# I hate you



## GrammarQueen

Hi!  Can someone please tell me how to say "I hate you" in Tagalog?  I do not know the language at all, so I unfortunately can't try to translate myself.

Thank you in advance!


----------



## Goddess Mystyxx

My try:

*Ayoko na sa iyo / sa'yo* (literally means I don't like you anymore)

Mys


----------



## AskLang

GrammarQueen said:


> Hi! Can someone please tell me how to say "I hate you" in Tagalog? I do not know the language at all, so I unfortunately can't try to translate myself.
> 
> Thank you in advance!


 
*Galit ako sa 'yo.* * *


----------



## rockjon

This is my attempt. *Suklam na suklam ako sa 'yo*. Suklam isn't normally used. I think it does mean hate, loathe, or despise but I have only heard someone use it in a Tagalog soap opera TV show.
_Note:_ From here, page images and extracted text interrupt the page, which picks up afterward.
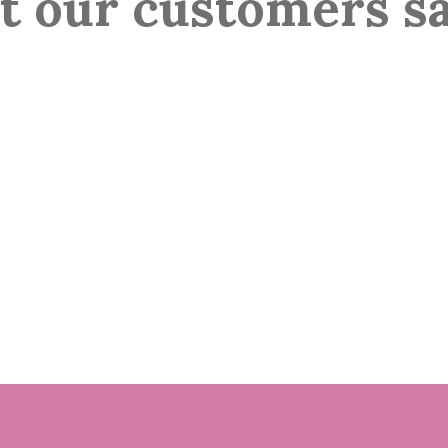
 our customers s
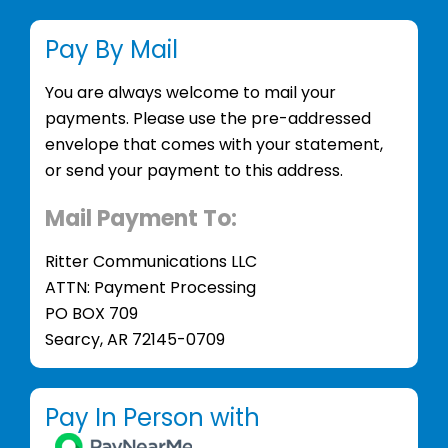
Pay By Mail
You are always welcome to mail your
payments. Please use the pre-addressed
envelope that comes with your statement,
or send your payment to this address.
Mail Payment To:
Ritter Communications LLC
ATTN: Payment Processing
PO BOX 709
Searcy, AR 72145-0709
Pay In Person with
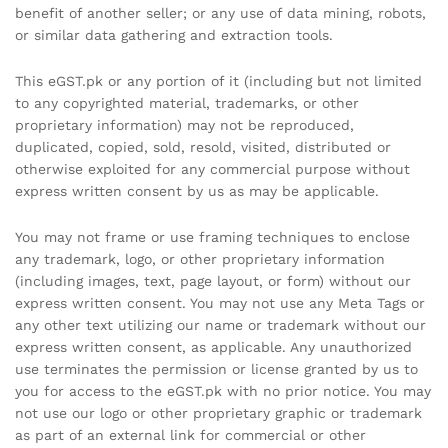
benefit of another seller; or any use of data mining, robots,
or similar data gathering and extraction tools.
This eGST.pk or any portion of it (including but not limited
to any copyrighted material, trademarks, or other
proprietary information) may not be reproduced,
duplicated, copied, sold, resold, visited, distributed or
otherwise exploited for any commercial purpose without
express written consent by us as may be applicable.
You may not frame or use framing techniques to enclose
any trademark, logo, or other proprietary information
(including images, text, page layout, or form) without our
express written consent. You may not use any Meta Tags or
any other text utilizing our name or trademark without our
express written consent, as applicable. Any unauthorized
use terminates the permission or license granted by us to
you for access to the eGST.pk with no prior notice. You may
not use our logo or other proprietary graphic or trademark
as part of an external link for commercial or other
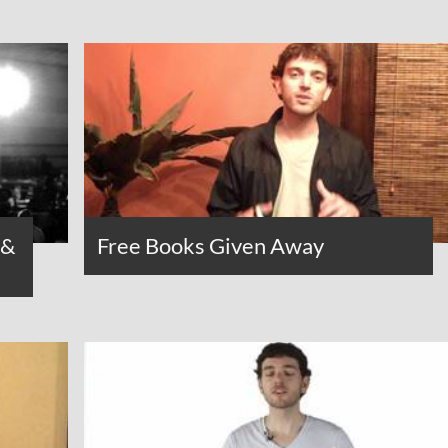
 &
Free Books Given Away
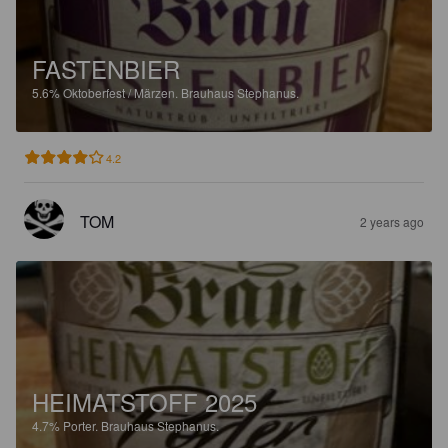
FASTENBIER
5.6%
Oktoberfest / Märzen.
Brauhaus Stephanus.
4.2
TOM
2 years ago
HEIMATSTOFF 2025
4.7%
Porter.
Brauhaus Stephanus.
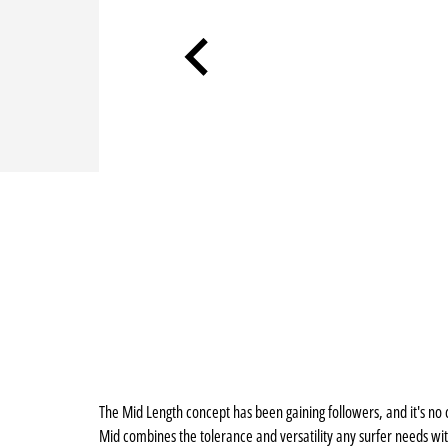
The Mid Length concept has been gaining followers, and it's no 
Mid combines the tolerance and versatility any surfer needs wi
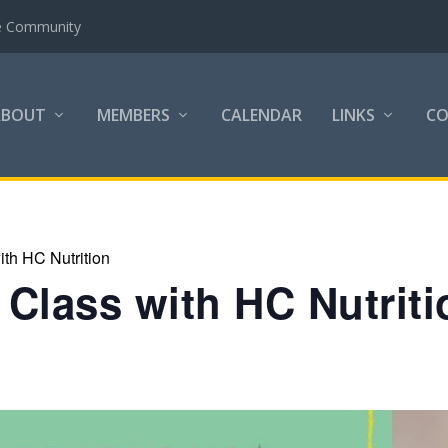
the Community
ABOUT
MEMBERS
CALENDAR
LINKS
C
th HC Nutrition
Class with HC Nutriti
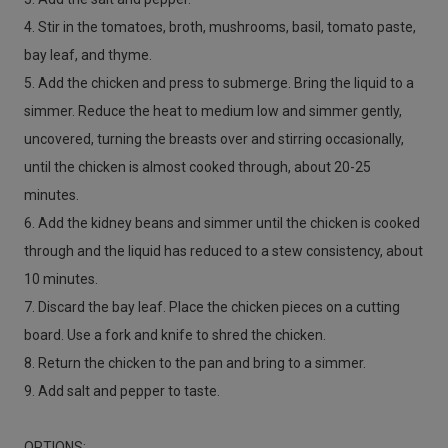
4. Stir in the tomatoes, broth, mushrooms, basil, tomato paste,
bay leaf, and thyme.
5. Add the chicken and press to submerge. Bring the liquid to a
simmer. Reduce the heat to medium low and simmer gently,
uncovered, turning the breasts over and stirring occasionally,
until the chicken is almost cooked through, about 20-25
minutes.
6. Add the kidney beans and simmer until the chicken is cooked
through and the liquid has reduced to a stew consistency, about
10 minutes.
7. Discard the bay leaf. Place the chicken pieces on a cutting
board. Use a fork and knife to shred the chicken.
8. Return the chicken to the pan and bring to a simmer.
9. Add salt and pepper to taste.
OPTIONS:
I think most people just use the ayaw or galit since it isn't as strong as using the words suklam or muhi.


----------



## Rhime

_"Kinasusuklaman kita"_ or _"Kinamumuhian kita"_ would be good, but bear in mind that Filipino words like this are rather deep/archaic Tagalog. Hate is a really strong negative emotion, and Filipinos prefer to avoid negative emotions, so it is not expressed in everyday life, unlike in other cultures. We prefer the less strong _"Galit ako sa 'yo"_, which is more anger than hate.


----------



## demerith

"Kinasusuklaman kita" is classic, though it's the kind of thing very much reserved not only for the expression of deep hate, but also in contexts that are extremely charged, like in the middle of a huge argument. Of course you can use it ironically too, just like you can use "I hate you" in English.

"Galit ako sa iyo," literally "I am angry with you," is much more common, and is actually still pretty strong, imo.

In a lot of cases I would say "Nagtatampo ako sa iyo," which means something along the lines of, "You've saddened me and I am moping," even if I really want to say that I'm angry with the person.


----------